Man habe nach dem Vorfall den Zug "eingehend untersucht" und dabei festgestellt, dass "ein Bremsversagen oder ein anderer technischer Fehler als Ursache ausgeschlossen werden können", erklärt der Sprecher. Das bestätigt auch die Regierung von Oberbayern, der die technische Aufsicht über die MVG obliegt.

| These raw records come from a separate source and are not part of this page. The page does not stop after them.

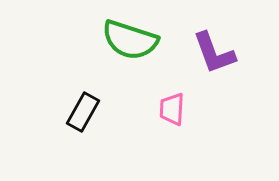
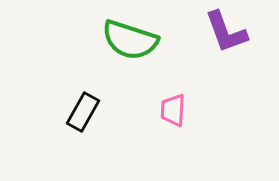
purple L-shape: moved 12 px right, 21 px up
pink trapezoid: moved 1 px right, 1 px down
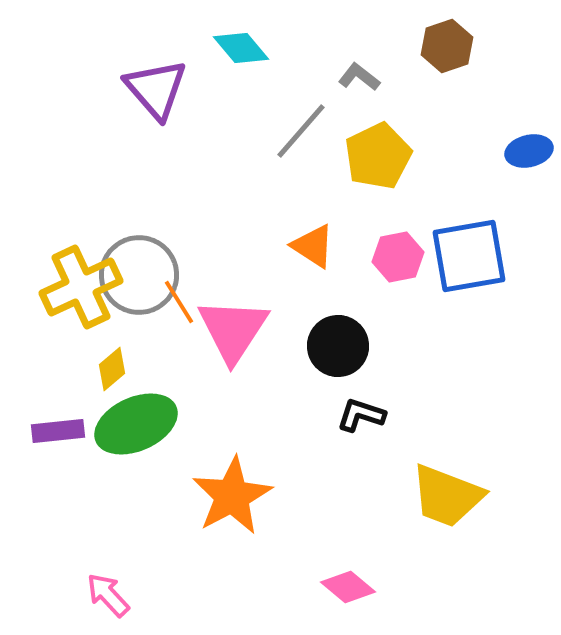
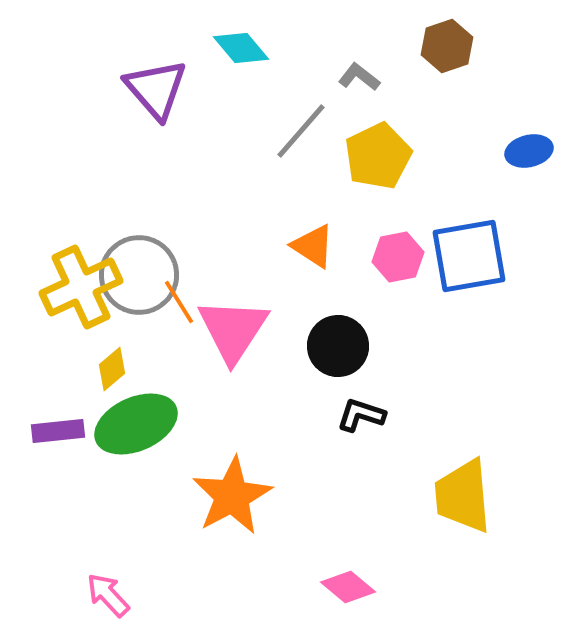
yellow trapezoid: moved 16 px right; rotated 64 degrees clockwise
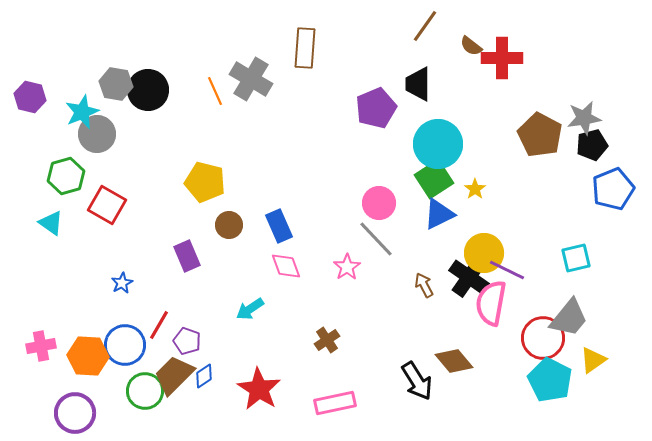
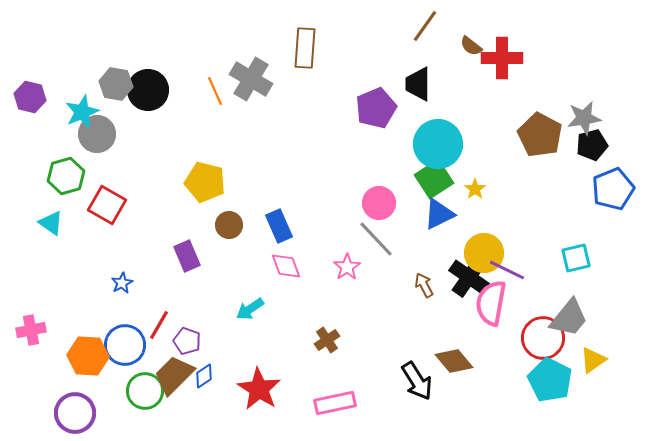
pink cross at (41, 346): moved 10 px left, 16 px up
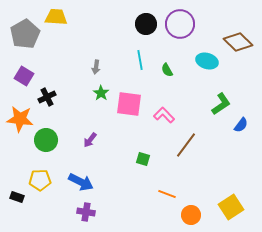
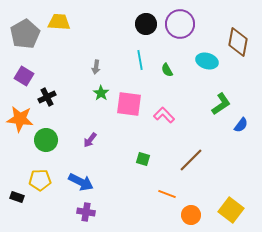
yellow trapezoid: moved 3 px right, 5 px down
brown diamond: rotated 56 degrees clockwise
brown line: moved 5 px right, 15 px down; rotated 8 degrees clockwise
yellow square: moved 3 px down; rotated 20 degrees counterclockwise
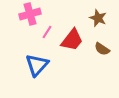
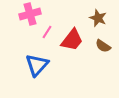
brown semicircle: moved 1 px right, 3 px up
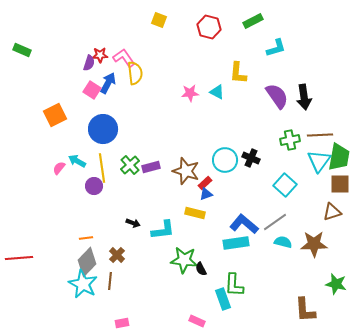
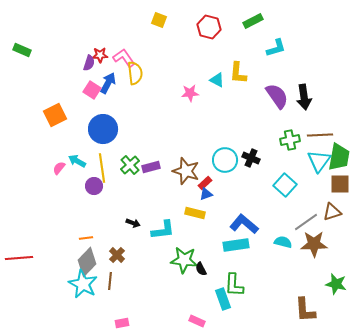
cyan triangle at (217, 92): moved 12 px up
gray line at (275, 222): moved 31 px right
cyan rectangle at (236, 243): moved 2 px down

Die Technik in der Abstellanlage wie auch im Zug selbst habe "einwandfrei funktioniert", sagt ein Sprecher der Regierung. Es habe "zu keiner Zeit eine Gefahr für die Öffentlichkeit" bestanden, da sich der Unfall ja abseits des Fahrgastbetriebs ereignet hatte. "Deshalb sah die technische Aufsichtsbehörde auch keine Veranlassung, die Öffentlichkeit über das Ereignis zu informieren."

Die MVG erklärt zudem, es gebe keinerlei Bezug zu den anderen 17 Zügen der Baureihe C1 in ihrem Fuhrpark. Daher seien für diese U-Bahnen, die seit 2002 nach und nach in Betrieb genommen wurden, "keinerlei weitere Konsequenzen zu ziehen". Im Einsatz ist Zug 618 auch mehr als ein Jahr nach dem Unfall noch nicht: Laut MVG trugen die ersten beiden Wagen eine Rahmenstauchung davon. Sie würden derzeit repariert.